*** Opening Records shown ***
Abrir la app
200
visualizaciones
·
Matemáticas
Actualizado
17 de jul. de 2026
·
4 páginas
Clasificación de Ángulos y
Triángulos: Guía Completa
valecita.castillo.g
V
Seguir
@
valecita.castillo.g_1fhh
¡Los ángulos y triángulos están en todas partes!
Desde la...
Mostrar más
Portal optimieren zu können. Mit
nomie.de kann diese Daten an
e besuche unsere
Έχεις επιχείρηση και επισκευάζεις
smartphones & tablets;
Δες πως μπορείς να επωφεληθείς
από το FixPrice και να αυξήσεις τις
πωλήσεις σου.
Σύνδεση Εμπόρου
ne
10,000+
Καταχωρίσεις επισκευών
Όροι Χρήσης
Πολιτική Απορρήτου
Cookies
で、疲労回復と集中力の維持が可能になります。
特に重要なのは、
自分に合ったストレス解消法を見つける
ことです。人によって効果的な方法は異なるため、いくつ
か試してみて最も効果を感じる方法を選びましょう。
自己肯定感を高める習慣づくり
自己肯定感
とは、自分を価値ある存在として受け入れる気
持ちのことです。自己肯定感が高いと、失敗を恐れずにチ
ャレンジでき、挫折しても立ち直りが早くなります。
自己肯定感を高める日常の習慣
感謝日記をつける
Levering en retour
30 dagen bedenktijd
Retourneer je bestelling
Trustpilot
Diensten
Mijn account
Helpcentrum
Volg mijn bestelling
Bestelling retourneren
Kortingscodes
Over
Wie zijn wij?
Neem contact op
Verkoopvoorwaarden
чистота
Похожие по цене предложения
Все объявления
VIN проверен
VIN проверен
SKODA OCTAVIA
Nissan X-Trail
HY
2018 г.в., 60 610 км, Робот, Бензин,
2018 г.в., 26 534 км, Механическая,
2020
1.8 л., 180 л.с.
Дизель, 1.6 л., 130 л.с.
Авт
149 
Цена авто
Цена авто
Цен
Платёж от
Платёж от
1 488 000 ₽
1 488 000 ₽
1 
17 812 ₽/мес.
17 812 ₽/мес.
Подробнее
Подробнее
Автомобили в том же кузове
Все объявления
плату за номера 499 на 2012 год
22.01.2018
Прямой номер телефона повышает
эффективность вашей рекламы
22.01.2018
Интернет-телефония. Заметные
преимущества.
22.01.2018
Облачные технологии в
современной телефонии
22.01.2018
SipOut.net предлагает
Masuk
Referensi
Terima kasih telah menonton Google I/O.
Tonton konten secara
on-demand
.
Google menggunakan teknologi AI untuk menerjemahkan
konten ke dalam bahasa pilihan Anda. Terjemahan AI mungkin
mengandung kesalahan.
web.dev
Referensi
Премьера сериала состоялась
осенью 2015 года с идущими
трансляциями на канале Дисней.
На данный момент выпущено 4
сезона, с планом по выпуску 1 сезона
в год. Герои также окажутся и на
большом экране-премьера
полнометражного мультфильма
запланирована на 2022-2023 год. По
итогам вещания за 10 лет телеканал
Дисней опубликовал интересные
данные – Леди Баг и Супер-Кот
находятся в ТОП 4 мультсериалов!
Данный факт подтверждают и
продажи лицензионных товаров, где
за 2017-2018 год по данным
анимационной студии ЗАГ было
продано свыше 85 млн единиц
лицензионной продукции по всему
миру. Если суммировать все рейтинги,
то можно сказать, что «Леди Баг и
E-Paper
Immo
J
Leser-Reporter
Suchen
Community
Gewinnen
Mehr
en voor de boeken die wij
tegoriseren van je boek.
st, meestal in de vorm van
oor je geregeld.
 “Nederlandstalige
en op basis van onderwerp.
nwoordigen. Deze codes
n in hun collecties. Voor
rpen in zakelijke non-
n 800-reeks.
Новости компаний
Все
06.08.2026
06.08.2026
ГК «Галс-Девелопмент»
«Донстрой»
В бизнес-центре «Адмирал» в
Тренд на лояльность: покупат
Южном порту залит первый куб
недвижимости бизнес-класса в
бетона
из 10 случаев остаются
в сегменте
*** Closing Records shown ***
**Your objective:**
Would you transcribe every entry exactly, leaving nothing out?

**Response below:**
Abrir la app
200
visualizaciones
·
Matemáticas
Actualizado
17 de jul. de 2026
·
4 páginas
Clasificación de Ángulos y
Triángulos: Guía Completa
valecita.castillo.g
V
Seguir
@
valecita.castillo.g_1fhh
¡Los ángulos y triángulos están en todas partes!
Desde la...
Mostrar más
Portal optimieren zu können. Mit
nomie.de kann diese Daten an
e besuche unsere
Έχεις επιχείρηση και επισκευάζεις
smartphones & tablets;
Δες πως μπορείς να επωφεληθείς
από το FixPrice και να αυξήσεις τις
πωλήσεις σου.
Σύνδεση Εμπόρου
ne
10,000+
Καταχωρίσεις επισκευών
Όροι Χρήσης
Πολιτική Απορρήτου
Cookies
で、疲労回復と集中力の維持が可能になります。
特に重要なのは、
自分に合ったストレス解消法を見つける
ことです。人によって効果的な方法は異なるため、いくつ
か試してみて最も効果を感じる方法を選びましょう。
自己肯定感を高める習慣づくり
自己肯定感
とは、自分を価値ある存在として受け入れる気
持ちのことです。自己肯定感が高いと、失敗を恐れずにチ
ャレンジでき、挫折しても立ち直りが早くなります。
自己肯定感を高める日常の習慣
感謝日記をつける
Levering en retour
30 dagen bedenktijd
Retourneer je bestelling
Trustpilot
Diensten
Mijn account
Helpcentrum
Volg mijn bestelling
Bestelling retourneren
Kortingscodes
Over
Wie zijn wij?
Neem contact op
Verkoopvoorwaarden
чистота
Похожие по цене предложения
Все объявления
VIN проверен
VIN проверен
SKODA OCTAVIA
Nissan X-Trail
HY
2018 г.в., 60 610 км, Робот, Бензин,
2018 г.в., 26 534 км, Механическая,
2020
1.8 л., 180 л.с.
Дизель, 1.6 л., 130 л.с.
Авт
149 
Цена авто
Цена авто
Цен
Платёж от
Платёж от
1 488 000 ₽
1 488 000 ₽
1 
17 812 ₽/мес.
17 812 ₽/мес.
Подробнее
Подробнее
Автомобили в том же кузове
Все объявления
плату за номера 499 на 2012 год
22.01.2018
Прямой номер телефона повышает
эффективность вашей рекламы
22.01.2018
Интернет-телефония. Заметные
преимущества.
22.01.2018
Облачные технологии в
современной телефонии
22.01.2018
SipOut.net предлагает
Masuk
Referensi
Terima kasih telah menonton Google I/O.
Tonton konten secara
on-demand
.
Google menggunakan teknologi AI untuk menerjemahkan
konten ke dalam bahasa pilihan Anda. Terjemahan AI mungkin
mengandung kesalahan.
web.dev
Referensi
Премьера сериала состоялась
осенью 2015 года с идущими
трансляциями на канале Дисней.
На данный момент выпущено 4
сезона, с планом по выпуску 1 сезона
в год. Герои также окажутся и на
большом экране-премьера
полнометражного мультфильма
запланирована на 2022-2023 год. По
итогам вещания за 10 лет телеканал
Дисней опубликовал интересные
данные – Леди Баг и Супер-Кот
находятся в ТОП 4 мультсериалов!
Данный факт подтверждают и
продажи лицензионных товаров, где
за 2017-2018 год по данным
анимационной студии ЗАГ было
продано свыше 85 млн единиц
лицензионной продукции по всему
миру. Если суммировать все рейтинги,
то можно сказать, что «Леди Баг и
E-Paper
Immo
J
Leser-Reporter
Suchen
Community
Gewinnen
Mehr
en voor de boeken die wij
tegoriseren van je boek.
st, meestal in de vorm van
oor je geregeld.
 “Nederlandstalige
en op basis van onderwerp.
nwoordigen. Deze codes
n in hun collecties. Voor
rpen in zakelijke non-
n 800-reeks.
Новости компаний
Все
06.08.2026
06.08.2026
ГК «Галс-Девелопмент»
«Донстрой»
В бизнес-центре «Адмирал» в
Тренд на лояльность: покупат
Южном порту залит первый куб
недвижимости бизнес-класса в
бетона
из 10 случаев остаются
в сегменте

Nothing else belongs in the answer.